Predictions for 2020
The time-for-change model’s prediction for the incumbent party candidate’s (Trump) two-party popular vote share is 31.76%. This is substantially lower than the prediction associated with my week 3 model, which stands at 50.04%. One possible reason for this discrepancy is the time-for-change model’s inclusion of second-quarter GDP, which is drastically lower in 2020 than in any previous election year post-1948.
The prediction interval associated with each model’s predictions also differed, with the time-for-change model’s prediction interval, ranging from 12.15% to 51.36%, being substantially wider than my week 3 model’s interval, which ranged from 43.8% to 56.28%.
Ultimately, the differences in the predictions associated with both models underscore the uncertainty in predicting the 2020 incumbent party candidate’s vote share. Such predictions also indicate the smaller role incumbency might play in the 2020 election, given its small effect on the time-for-change model’s low two-party vote share prediction for Trump.

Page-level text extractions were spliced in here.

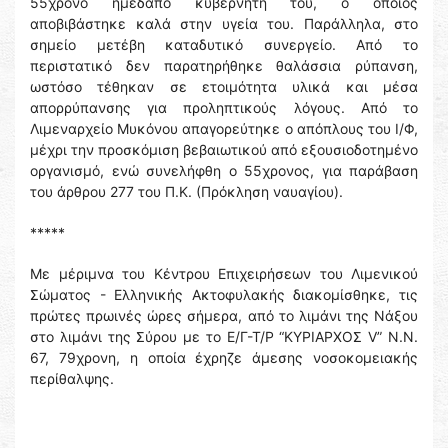
55χρονο ημεδαπό κυβερνήτη του, ο οποίος
αποβιβάστηκε καλά στην υγεία του. Παράλληλα, στο
σημείο μετέβη καταδυτικό συνεργείο. Από το
περιστατικό δεν παρατηρήθηκε θαλάσσια ρύπανση,
ωστόσο τέθηκαν σε ετοιμότητα υλικά και μέσα
απορρύπανσης για προληπτικούς λόγους. Από το
Λιμεναρχείο Μυκόνου απαγορεύτηκε ο απόπλους του Ι/Φ,
μέχρι την προσκόμιση βεβαιωτικού από εξουσιοδοτημένο
οργανισμό, ενώ συνελήφθη ο 55χρονος, για παράβαση
του άρθρου 277 του Π.Κ. (Πρόκληση ναυαγίου).
*****
Με μέριμνα του Κέντρου Επιχειρήσεων του Λιμενικού
Σώματος - Ελληνικής Ακτοφυλακής διακομίσθηκε, τις
πρώτες πρωινές ώρες σήμερα, από το λιμάνι της Νάξου
στο λιμάνι της Σύρου με το Ε/Γ-Τ/Ρ “ΚΥΡΙΑΡΧΟΣ V” Ν.Ν.
67, 79χρονη, η οποία έχρηζε άμεσης νοσοκομειακής
περίθαλψης.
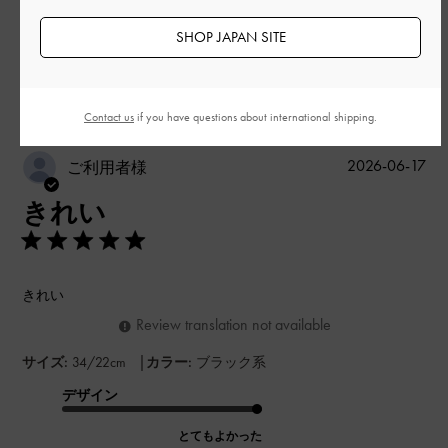
もっと見る
SHOP JAPAN SITE
このレビューは役に立ちましたか？
0
0
Contact us
if you have questions about international shipping.
公
2026-06-17
ご利用者様
開
きれい
日
きれい
Review translation not available
|
サイズ:
34/22cm
カラー:
ブラック系
デザイン
とてもよかった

Overall, my analysis has demonstrated while there is an incumbency advantage in presidential elections, given incumbents have historically performed better than non-incumbents, such will not play a significant role in the 2020 election, given the time-for-change model’s low prediction for Trump. Moreover, while a comparison between the time-for-change model and my week 3 model demonstrates that the time-for-change model has the greater predictive ability, its inclusion of second-quarter election year GDP drags its overall prediction for 2020 down. Future models should consider leveraging these factors in the construction of new predictive models for 2020.